Activity: What is needed is a word-for-word copy of all the entries, minus the pictures.

== The data

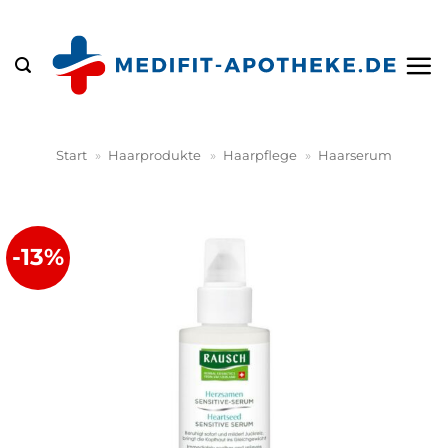
Zum
Inhalt
springen
Start
»
Haarprodukte
»
Haarpflege
»
Haarserum
-13%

====

Expected output:
Zum
Inhalt
springen
Start
»
Haarprodukte
»
Haarpflege
»
Haarserum
-13%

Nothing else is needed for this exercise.